Abstracts that were granted an exception in accordance with ASCO's Conflict of Interest Policy are designated with a caret symbol (^).

Abstract Disclosures

Abstract: 

Background: GIDEON is a prospective, non-interventional study. Completion of GIDEON creates a large, global database of >3000 Sor-treated unresectable HCC (uHCC) pts, allowing for evaluation of a broad pt population, including Child-Pugh (CP) B pts with more advanced liver dysfunction. Methods: Baseline characteristics were collected in pts for whom a decision to treat with Sor had been made in clinical practice.

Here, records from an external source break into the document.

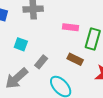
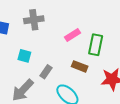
pink rectangle: (70, 27) -> (73, 35), turned -35

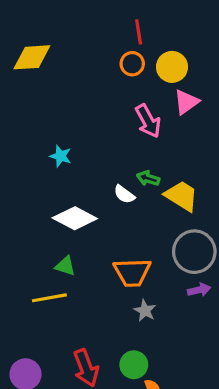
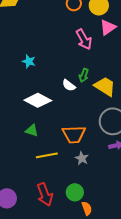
green arrow: (148, 178) -> (84, 75), turned -88
yellow line: (49, 298) -> (47, 155), moved

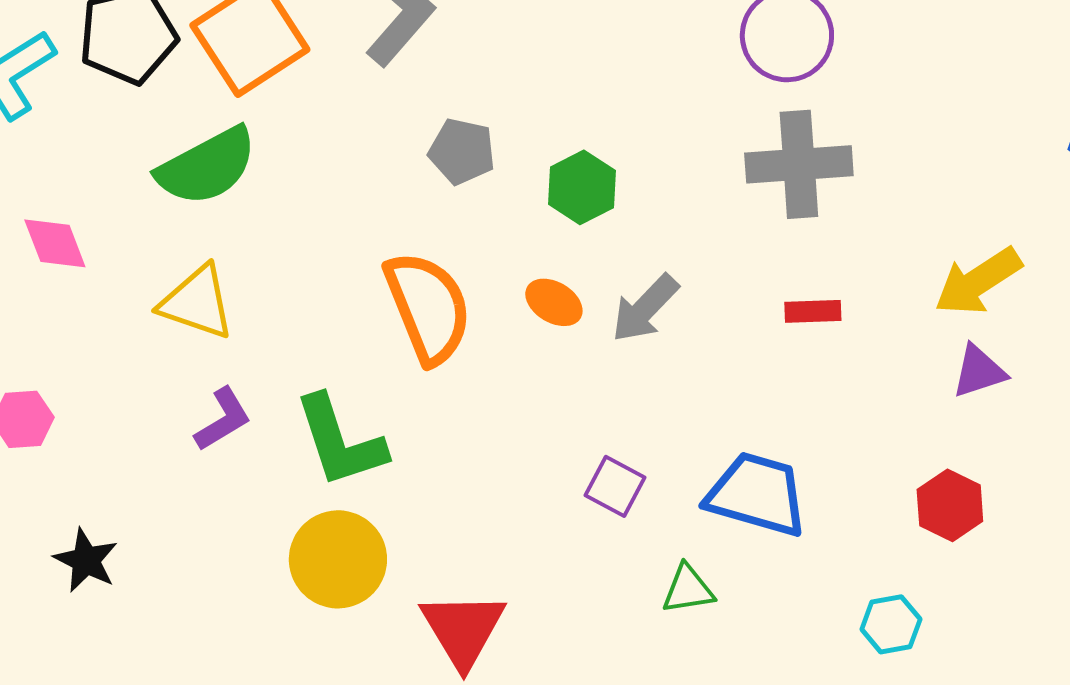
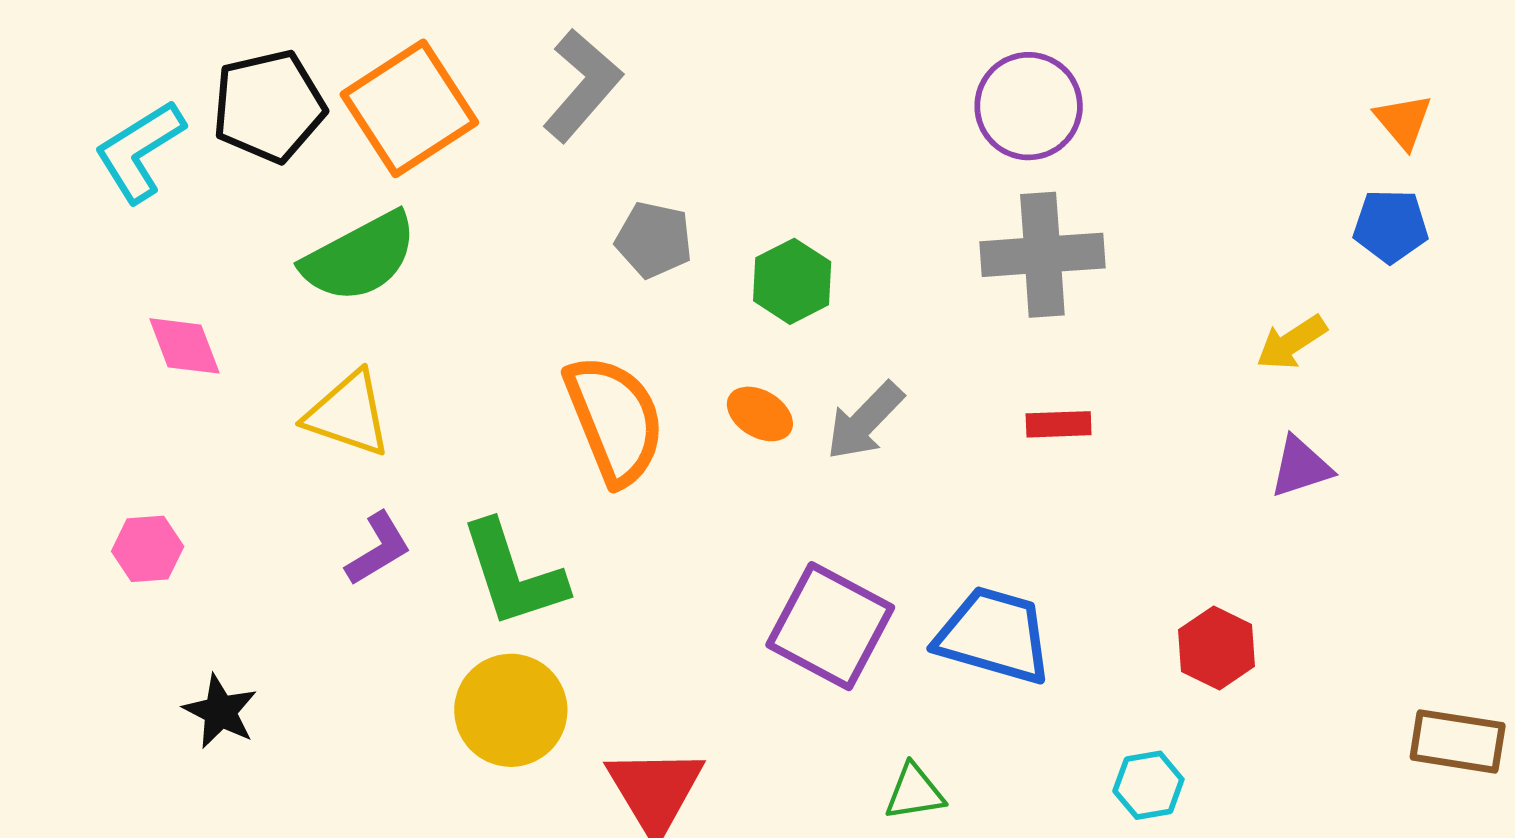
yellow arrow: (978, 281) -> (1291, 342), moved, size x0.7
purple triangle: (979, 371) -> (1301, 467), moved
purple square: (615, 486) -> (830, 626), size x1.8
green triangle: (688, 589) -> (914, 792), moved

Adverse events (AEs), dosing, and outcomes data were collected during follow-up. Results: 3,202 pts were evaluable for safety. Overall, the incidence of AEs and drug-related (DR) AEs was similar across CP subgroups, although serious AEs (SAEs) were more common in CP-B than CP-A pts. The rate of DR AEs (event per patient-year) was also comparable between CP-A and CP-B pts. The average daily Sor dose was slightly higher in CP-B than CP-A pts; duration of treatment was longer in CP-A (Table). In the intent-to-treat population (n=3,213), median overall survival (OS) (months [95% CI]) was longer in CP-A (13.6 [12.8-14.7]) than CP-B pts (5.2 [4.6-6.3]); time to progression was similar: CP-A (4.7 [4.3-5.2]); CP-B (4.4 [3.5-5.5]). Median OS was shorter in pts with a higher CP-B score: 7 (6.2 [4.9-8.7]); 8 (4.8 [4.1-6.9]); 9 (3.7 [3.0-5.1]). Conclusions: Sor safety and dosing during treatment are generally consistent across pts irrespective of liver function. As anticipated, CP status is a strong prognostic factor for OS in uHCC pts.

Total
N=3202a (100)
CP-A
n=1968 (61.5)
CP-B
n=666 (20.8)
All DR All DR All DR
AEs, %b
All grades 85.3 66.0 84.0 68.5 88.6 64.4
Grade 3/4 31.7 23.5 32.4 25.6 31.5 21.9
SAEs 43.3 9.3 36.0 8.8 60.4 14.1
AE rate (event per patient-year)b,c
Any AE 1.61 1.24 1.44 1.17 2.14 1.55
Diarrhea 0.58 0.51 0.54 0.48 0.71 0.62
Hand-foot skin reaction 0.51 0.50 0.55 0.54 0.42 0.41
Fatigue 0.45 0.29 0.38 0.27 0.62 0.34
Discontinuation due to AEs, %b 31.4 28.9 40.1
Daily dose, median, mgd 688.0 677.0 741.5
Treatment duration, median, weeksd 15.0 17.6 9.9

aIncludes CP-C, 74 pts; not evaluable, 493 pts; bTreatment-emergent; cCalculated based on 365.25 days per year; dPts with dosing data.